Quartiere Coppede - Villa Torlonia - Villino Ximenes

Die Zeit des Jugendstil ist in Rom weniger verbreitet als an anderen Orten Europas, er hielt hier auch später Einzug und einer etwas besonderen Forum. Er ist schwer zu trennen von weiteren Stilelementen, die gleichzeitig in Rom auftraten und schon eher zur Moderne gehören. Beides geschah in etwa im Zeitraum zwischen 1900 und 1930.
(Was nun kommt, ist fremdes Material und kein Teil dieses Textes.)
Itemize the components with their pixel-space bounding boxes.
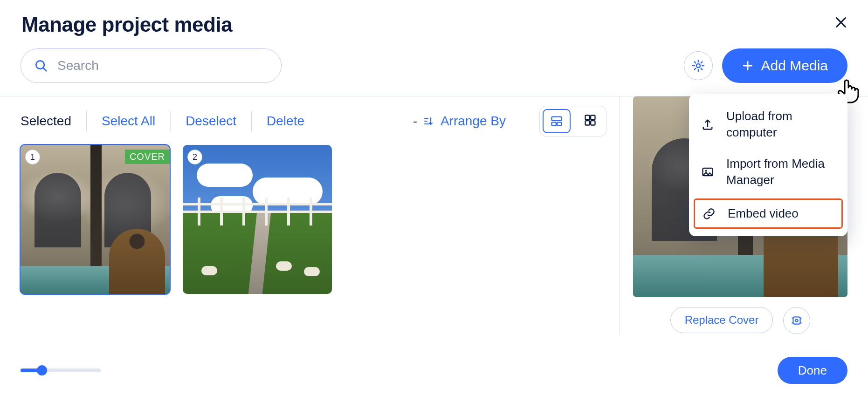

Ich habe 3 Attraktionen ausgesucht, die alle im gleichen Stadtviertel liegen, entlang dem Viale Regina Margherita zwischen Piazza Galena und Piazza Buones Aires. Man kann sie also gut in einem Spaziergang verbinden, sollte aber am besten einen ganzen Tag einplanen.

Quartiere Coppede

Beginnen wir mit dem weitesten vom Zentrum enfernt gelegenen Quartiere Coppedè. Um sich nicht schon am Anfang müde zu laufen, würde ich Ihnen - je nach Lage Ihrer Wohnung, die Metro B bis Policlino oder noch besser die Tram 3 bis Buenos Aires empfehlen.

 

Das Viertel Coppedè ist nach dem Architekten Coppedè benannt, der - ähnlich wie Gaudì in Spanien, der zur gleichen Zeit seine berühmten Bauten in Barcelona konzipierte - einen ganz eigenen Stil kreiert hat. Auch die Bauwerke an sich sind völlig unterschiedlich und vereinen Merkmale des Jugendstil mit Elementen der Moderne und anderen, die manchmal auch fast an das 19.Jh., die Biedermeierzeit denken lassen.

 

Am besten, man läuft die Straßen des Viertels, via Tagliamento, via Brenta, via Tanaro etc. in Ruhe ab, die Hausfassaden, Hauseingänge - manchmal kann man auch einen kurzen Blick ins Innere werfen - Brunnen, sind alle besonders, kein Haus gleicht dem anderen....viel Spass af der Entdeckungsreise!

 

Villa Torlonia

Nur einen kurzen Spaziergang auf dem Viala Regina Margherita stadteinwärts bis zur via Nomentana, und in diese links einbiegen, dann stehen Sie nach wenigen Metern vor dem großen Gelände der Villa Torlonia. Eigentlich lohnt das gesamte Gelände mit seinem herrlichen Park und seinen verschiedenen Bauwerken eine Besichtigung - hier residierte übrigens auch Mussolini - aber ganz besonders schön finde ich die Casina delle Civette mit ihren wunderschönen Jugendstilfenstern. Das Bauwerk selbst stammt aus dem 19. Jh. und war eine Art Jagdschlösschen. Aber sehenswert sind vor allem diese Fenster, man findet kaum an einem anderen Ort eine so große Zahl an Fenstern aller Größe und mit den unterschiedlichsten Motiven, in allen Winkeln des Hauses - wirklich einmalig, Sie sollten keineswegs den relativ geringen Eintritt für die Besichtigung scheuen.

 

Obwohl eigentlich keine Verbindung zum Jugendstil besteht, sollte man auch eine Blick in die Serra Moresca werfen und in de zugehörigen Gebäude. ie stammen aus dem 19.Jh. und sind im arabisierenden Stil errichtet - auch ein Augenschmaus!

 

Falls noch Zeit bleibt: besichtigen Sie auch den Hauptbau, das Casino Nobile, aber dafür ist wirklich Zeit erfoderlich, es gibt eine Menge Kunstwerke aus der Zeit von der Antike bis ins 19.Jh.

Villino Ximenes

Villino Ximenes ist eine Jugendstilvilla, die man auch besichtigen kann, allerdings nur mit einer Führung - die meist am Samstag stattfindet. 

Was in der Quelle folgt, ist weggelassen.